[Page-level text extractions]
+ + + + + + +

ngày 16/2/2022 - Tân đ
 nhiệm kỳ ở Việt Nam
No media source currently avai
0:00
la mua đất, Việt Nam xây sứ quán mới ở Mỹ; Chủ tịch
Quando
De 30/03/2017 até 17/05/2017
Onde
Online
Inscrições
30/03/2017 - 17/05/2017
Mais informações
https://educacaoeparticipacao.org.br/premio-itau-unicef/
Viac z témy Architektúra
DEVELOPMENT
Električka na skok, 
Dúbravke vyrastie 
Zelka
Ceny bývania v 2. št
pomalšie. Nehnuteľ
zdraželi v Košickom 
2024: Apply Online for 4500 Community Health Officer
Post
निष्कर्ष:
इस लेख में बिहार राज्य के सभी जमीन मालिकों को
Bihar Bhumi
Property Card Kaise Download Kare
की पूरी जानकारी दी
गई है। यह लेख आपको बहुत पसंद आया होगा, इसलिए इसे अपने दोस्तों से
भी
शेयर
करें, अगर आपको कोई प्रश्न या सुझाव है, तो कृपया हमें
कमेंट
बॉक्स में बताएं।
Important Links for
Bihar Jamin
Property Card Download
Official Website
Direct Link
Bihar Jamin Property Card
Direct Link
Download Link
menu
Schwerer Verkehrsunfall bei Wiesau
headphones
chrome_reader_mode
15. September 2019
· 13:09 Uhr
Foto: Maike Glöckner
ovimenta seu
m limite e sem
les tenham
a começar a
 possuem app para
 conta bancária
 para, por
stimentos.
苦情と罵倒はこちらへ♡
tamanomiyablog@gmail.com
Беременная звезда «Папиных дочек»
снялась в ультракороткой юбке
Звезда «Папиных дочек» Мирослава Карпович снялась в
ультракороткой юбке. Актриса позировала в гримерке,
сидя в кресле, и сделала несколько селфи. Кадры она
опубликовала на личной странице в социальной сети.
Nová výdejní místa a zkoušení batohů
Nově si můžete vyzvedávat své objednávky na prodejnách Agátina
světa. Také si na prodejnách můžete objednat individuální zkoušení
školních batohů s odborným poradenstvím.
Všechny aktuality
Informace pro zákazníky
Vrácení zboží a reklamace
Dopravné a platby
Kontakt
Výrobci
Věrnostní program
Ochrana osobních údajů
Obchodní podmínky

+ + + + + + +

_Aim of the task:_
Count the lines in the data where "Папиных" occurs. Report the number only.

_Result of this task:_
2